When they got around to putting the Gacy painting up for auction, Moses was going to start the bidding at four thousand, about twice what they'd paid for it from one of Gacy's jailers.

He knew it was wrong. Knew he shouldn't handle the merchandise. You could get grease stains on them, fingerprints, lower their value. You could drop it, bump it, scuff an edge. It was stupid. Totally against the rules.

He listened for Moses, but heard nothing. He slid the Gacy out of the bubble wrap it arrived in and held it up to the light. Gacy had killed boys. Teenage boys. Raping them, then strangling them, stashing their bodies in the dirt beneath his house. Jonah thought about that as he looked at that picture, those thirty-four skulls, thirty-four dead kids. And that one clown like God up in the left-hand corner smiling down on his creations. The clown's lips were pouty and red.

Jonah had killed five people so far. Nobody important enough to make the news. All work-related, impersonal assignments handed out from the big guy. A pro like Jonah should have zero respect for a sick fuck like Gacy, who was nothing but a retard whose hobby was tormenting kids. But the truth was different. Jonah couldn't help himself. Sometimes he found himself getting buzzed from where his mind took him. Coming into the storage room, handling the items, letting his thoughts roam.

People like Gacy were famous. They were celebrities with their mug shots on TV. People read books about them, movies got made, TV shows recounted their life stories. They became legends, part of the fucked-up folklore of America. While Jonah labored in obscurity, doing his job, efficient and straightforward. At his current kill rate,
he'd pass Gacy's thirty-four before he was done. But no one was going to know. He'd be anonymous to the end.

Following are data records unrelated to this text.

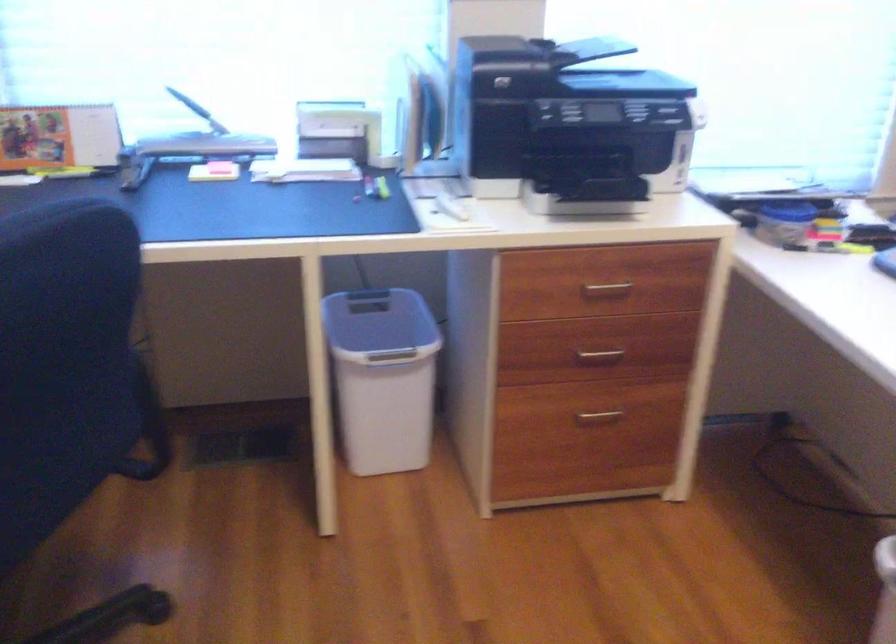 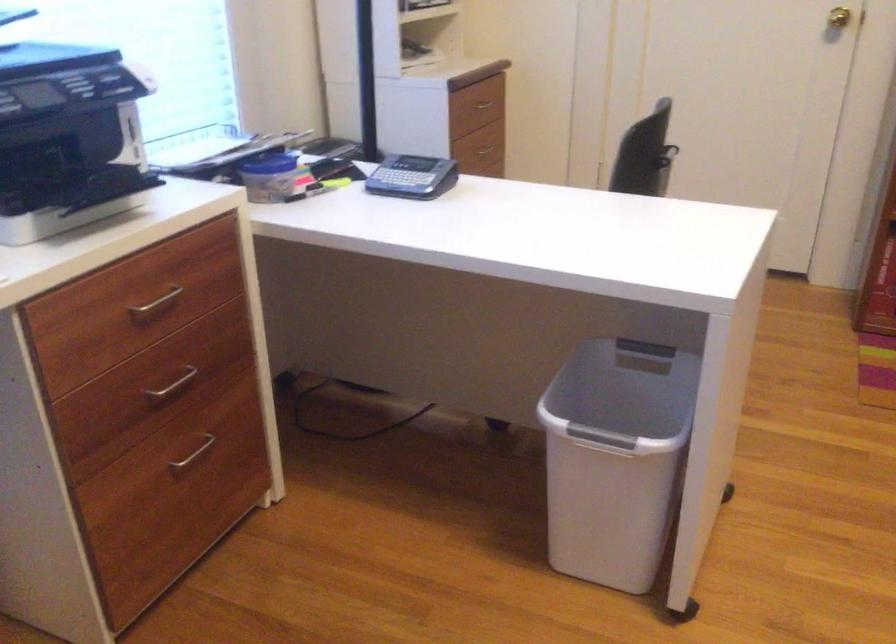 The point at (607, 285) is marked in the first image. Where is the corresponding point in the second image?

(156, 303) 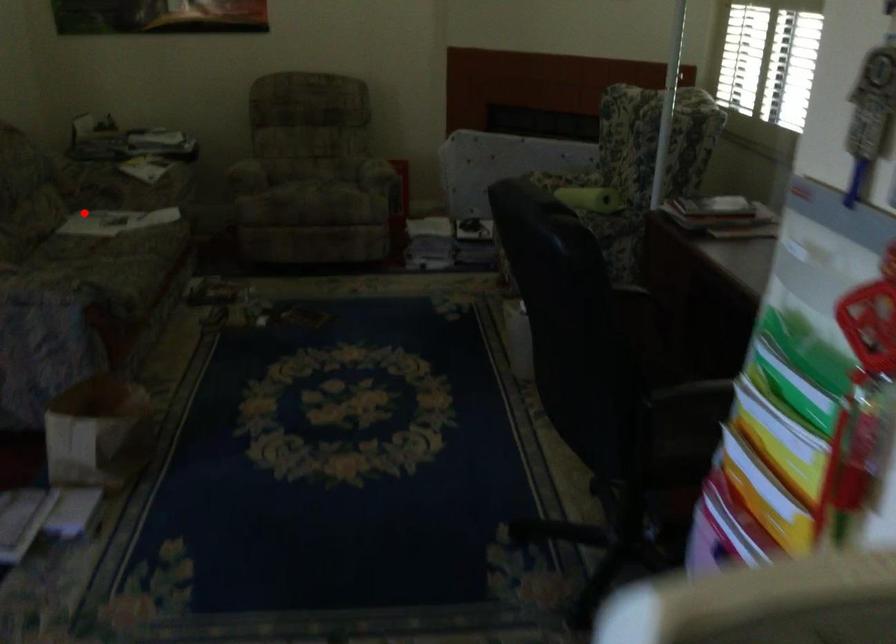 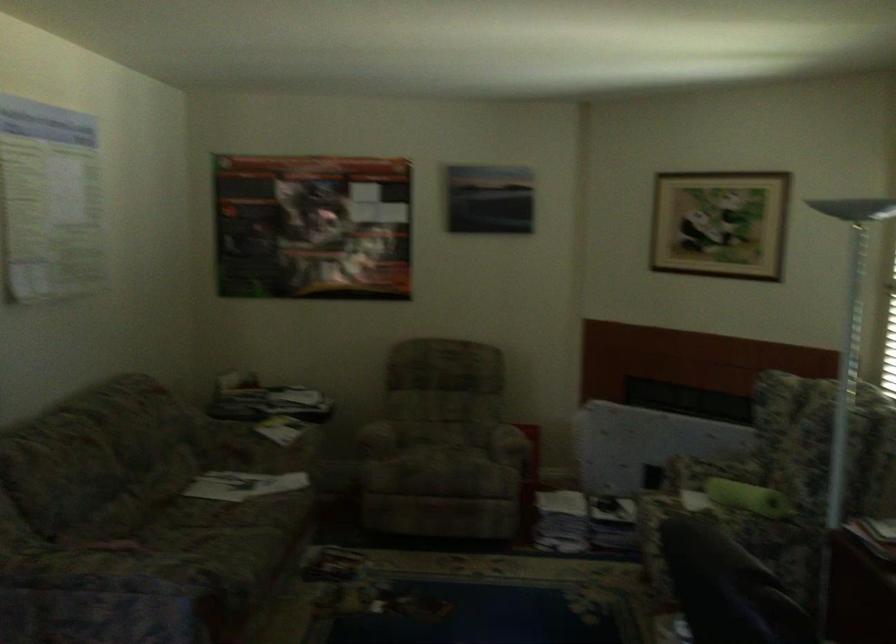 Locate, in the second image, the point that corresponds to the highlighted location in the first image.

(217, 488)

In the news photos Jonah had seen, Gacy's house was gray and shabby, his bedroom was in the back, away from the street. Jonah could picture a boy tied up on Gacy's bed, struggling, his mouth stuffed with cloth. The kid's eyes were big and he was crying and shivering. Jonah imagined walking slowly over to the kid like Gacy did, thinking about how Gacy peeled off the kid's clothes and did sex things to him. Everything Jonah had ever done to a college girl or a bar maid or a hooker, Gacy did to the kid. Did it and did it again till he was worn out and empty. Jonah pictured all that, how it would feel to choke the kid to death using the edge of a board the way Gacy did it, and watching the boy die in his hands.

He replayed in his head the black-and-white videotape they'd auctioned off, the one they'd sold eventually to that talky waitress in Omaha. Gacy's floorboards ripped up by the cops, exposing the crawl-space. All those shallow graves down in the dirt. One by one he'd buried the boys until every inch of the crawlspace soil was used up. After that he dumped his last six victims into local rivers.